Source data below:

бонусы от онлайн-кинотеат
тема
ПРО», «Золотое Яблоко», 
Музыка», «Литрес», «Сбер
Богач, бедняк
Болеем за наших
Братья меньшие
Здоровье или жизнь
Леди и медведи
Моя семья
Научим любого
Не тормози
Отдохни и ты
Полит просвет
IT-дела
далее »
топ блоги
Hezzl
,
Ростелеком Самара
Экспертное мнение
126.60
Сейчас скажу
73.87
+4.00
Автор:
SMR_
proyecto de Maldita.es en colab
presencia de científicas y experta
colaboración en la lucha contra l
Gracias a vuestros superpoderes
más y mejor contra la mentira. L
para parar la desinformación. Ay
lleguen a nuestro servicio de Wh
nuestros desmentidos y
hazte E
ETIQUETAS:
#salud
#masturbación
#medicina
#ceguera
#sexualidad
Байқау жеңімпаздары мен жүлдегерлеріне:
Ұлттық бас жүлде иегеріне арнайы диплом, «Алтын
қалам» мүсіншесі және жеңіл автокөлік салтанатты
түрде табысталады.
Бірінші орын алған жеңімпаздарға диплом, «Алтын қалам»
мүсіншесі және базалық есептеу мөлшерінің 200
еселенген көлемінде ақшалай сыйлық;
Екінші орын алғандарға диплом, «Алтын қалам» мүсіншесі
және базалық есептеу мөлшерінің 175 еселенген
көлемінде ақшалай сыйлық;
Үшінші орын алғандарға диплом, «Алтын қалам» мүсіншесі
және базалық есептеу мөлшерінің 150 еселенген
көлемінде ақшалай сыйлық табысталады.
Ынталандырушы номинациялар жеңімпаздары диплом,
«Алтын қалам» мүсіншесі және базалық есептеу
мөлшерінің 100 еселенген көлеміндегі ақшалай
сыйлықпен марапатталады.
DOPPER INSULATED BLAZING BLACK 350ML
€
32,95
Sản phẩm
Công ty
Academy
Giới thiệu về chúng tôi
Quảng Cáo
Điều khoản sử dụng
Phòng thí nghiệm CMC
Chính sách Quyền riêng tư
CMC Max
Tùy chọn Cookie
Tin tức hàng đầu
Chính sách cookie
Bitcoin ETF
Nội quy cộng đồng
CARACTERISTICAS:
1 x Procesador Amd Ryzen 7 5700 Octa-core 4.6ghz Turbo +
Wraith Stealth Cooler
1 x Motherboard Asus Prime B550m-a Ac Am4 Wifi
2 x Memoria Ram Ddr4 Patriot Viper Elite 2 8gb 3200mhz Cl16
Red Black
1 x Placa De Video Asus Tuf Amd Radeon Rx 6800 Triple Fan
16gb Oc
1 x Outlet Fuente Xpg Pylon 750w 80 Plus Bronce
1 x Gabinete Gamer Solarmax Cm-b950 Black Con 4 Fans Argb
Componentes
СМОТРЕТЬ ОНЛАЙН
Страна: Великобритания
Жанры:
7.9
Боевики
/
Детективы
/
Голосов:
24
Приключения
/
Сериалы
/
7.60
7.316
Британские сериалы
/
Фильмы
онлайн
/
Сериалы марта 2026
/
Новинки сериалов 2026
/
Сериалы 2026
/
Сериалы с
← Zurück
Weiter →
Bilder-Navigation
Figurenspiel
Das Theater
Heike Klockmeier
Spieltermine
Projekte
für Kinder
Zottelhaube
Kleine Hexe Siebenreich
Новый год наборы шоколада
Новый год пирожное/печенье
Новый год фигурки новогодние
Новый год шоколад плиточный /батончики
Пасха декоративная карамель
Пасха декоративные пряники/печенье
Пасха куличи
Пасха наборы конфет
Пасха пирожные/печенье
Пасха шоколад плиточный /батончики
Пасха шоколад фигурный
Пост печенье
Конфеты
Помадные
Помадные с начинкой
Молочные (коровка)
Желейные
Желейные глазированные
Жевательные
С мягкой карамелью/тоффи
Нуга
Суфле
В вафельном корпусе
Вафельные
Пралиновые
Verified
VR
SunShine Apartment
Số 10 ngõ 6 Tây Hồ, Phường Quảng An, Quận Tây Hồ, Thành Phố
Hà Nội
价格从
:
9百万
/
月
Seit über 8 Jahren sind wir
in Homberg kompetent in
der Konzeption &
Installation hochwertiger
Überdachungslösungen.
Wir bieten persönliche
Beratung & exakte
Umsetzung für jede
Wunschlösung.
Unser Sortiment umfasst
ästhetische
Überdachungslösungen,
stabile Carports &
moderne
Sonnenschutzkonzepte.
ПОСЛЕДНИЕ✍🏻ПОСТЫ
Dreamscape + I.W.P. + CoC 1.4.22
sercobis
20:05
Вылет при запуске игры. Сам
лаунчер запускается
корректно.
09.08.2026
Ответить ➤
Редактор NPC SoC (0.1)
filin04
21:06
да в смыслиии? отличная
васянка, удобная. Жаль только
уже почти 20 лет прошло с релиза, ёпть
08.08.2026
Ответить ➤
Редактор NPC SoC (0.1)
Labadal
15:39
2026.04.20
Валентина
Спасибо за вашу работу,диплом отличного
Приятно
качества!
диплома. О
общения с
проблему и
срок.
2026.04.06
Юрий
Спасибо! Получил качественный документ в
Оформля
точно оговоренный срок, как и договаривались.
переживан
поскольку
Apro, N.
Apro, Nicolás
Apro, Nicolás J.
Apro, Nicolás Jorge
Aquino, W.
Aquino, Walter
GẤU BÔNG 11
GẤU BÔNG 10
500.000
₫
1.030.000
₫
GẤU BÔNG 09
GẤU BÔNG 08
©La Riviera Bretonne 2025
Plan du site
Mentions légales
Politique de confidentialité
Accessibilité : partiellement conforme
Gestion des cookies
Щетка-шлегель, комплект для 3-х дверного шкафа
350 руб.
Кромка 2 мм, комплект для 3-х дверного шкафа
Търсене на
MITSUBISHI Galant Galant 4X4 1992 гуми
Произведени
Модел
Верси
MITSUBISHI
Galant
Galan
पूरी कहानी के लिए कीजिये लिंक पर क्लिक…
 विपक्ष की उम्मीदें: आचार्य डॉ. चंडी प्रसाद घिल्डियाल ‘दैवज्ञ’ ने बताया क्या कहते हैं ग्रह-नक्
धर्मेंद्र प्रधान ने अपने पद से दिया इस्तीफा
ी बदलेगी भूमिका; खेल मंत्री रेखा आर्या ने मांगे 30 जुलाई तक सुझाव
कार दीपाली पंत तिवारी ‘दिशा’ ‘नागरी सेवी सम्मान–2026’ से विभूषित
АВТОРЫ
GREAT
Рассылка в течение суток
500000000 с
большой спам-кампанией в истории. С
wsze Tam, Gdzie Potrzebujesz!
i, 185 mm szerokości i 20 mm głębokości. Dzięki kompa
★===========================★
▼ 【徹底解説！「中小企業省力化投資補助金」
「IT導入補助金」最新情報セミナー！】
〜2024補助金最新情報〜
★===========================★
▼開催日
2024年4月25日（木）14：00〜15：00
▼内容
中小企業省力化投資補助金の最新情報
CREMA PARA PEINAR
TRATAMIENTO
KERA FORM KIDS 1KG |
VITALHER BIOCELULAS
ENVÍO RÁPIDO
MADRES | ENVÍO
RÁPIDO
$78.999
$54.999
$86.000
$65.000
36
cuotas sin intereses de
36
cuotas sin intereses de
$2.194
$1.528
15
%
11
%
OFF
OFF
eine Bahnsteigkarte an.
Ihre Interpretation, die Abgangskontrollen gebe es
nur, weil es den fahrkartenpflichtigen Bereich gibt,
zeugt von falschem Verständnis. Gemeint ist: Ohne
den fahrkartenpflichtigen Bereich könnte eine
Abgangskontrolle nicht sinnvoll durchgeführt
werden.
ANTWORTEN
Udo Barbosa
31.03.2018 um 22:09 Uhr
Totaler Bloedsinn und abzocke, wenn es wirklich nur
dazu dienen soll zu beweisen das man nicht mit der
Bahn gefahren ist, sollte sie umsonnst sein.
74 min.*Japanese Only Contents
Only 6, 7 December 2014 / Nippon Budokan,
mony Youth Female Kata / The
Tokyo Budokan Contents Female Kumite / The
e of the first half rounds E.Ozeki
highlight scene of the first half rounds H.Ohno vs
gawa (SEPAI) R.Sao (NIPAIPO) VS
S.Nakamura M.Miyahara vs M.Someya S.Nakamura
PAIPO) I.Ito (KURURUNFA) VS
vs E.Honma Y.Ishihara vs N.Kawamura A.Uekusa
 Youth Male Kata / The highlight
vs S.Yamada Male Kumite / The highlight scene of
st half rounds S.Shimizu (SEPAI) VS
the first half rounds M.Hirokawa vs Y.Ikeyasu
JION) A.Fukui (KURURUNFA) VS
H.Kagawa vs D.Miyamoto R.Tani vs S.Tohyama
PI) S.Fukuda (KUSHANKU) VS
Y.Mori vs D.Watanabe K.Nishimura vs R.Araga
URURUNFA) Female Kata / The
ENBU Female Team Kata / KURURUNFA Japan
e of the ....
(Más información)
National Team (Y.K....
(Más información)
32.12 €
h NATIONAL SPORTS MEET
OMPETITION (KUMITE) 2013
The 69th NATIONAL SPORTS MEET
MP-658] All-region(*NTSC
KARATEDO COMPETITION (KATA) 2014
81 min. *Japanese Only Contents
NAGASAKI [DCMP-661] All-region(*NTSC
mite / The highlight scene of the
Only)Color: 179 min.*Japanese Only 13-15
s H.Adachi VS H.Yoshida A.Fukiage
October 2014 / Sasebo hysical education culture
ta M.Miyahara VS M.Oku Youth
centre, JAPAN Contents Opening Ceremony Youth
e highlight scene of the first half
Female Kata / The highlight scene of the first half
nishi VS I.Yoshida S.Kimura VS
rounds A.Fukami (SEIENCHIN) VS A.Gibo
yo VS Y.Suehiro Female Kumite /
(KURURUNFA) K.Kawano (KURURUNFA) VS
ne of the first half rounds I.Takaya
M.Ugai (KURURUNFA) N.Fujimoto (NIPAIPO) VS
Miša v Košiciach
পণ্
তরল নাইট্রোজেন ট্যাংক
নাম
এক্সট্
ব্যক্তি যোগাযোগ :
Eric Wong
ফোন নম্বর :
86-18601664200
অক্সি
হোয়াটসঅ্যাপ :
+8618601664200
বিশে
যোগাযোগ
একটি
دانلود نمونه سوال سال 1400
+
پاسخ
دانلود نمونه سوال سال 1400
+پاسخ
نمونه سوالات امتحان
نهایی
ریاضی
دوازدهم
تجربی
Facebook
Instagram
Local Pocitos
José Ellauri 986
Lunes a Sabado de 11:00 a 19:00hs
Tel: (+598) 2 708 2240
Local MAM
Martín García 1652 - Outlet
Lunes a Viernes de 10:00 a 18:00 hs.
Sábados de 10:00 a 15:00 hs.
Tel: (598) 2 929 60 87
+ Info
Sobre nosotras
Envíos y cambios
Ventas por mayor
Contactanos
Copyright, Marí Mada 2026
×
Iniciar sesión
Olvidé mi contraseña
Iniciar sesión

End of Source data.

Return each line of the material above that holds the string "sách".

Answer space
Chính sách Quyền riêng tư
Chính sách cookie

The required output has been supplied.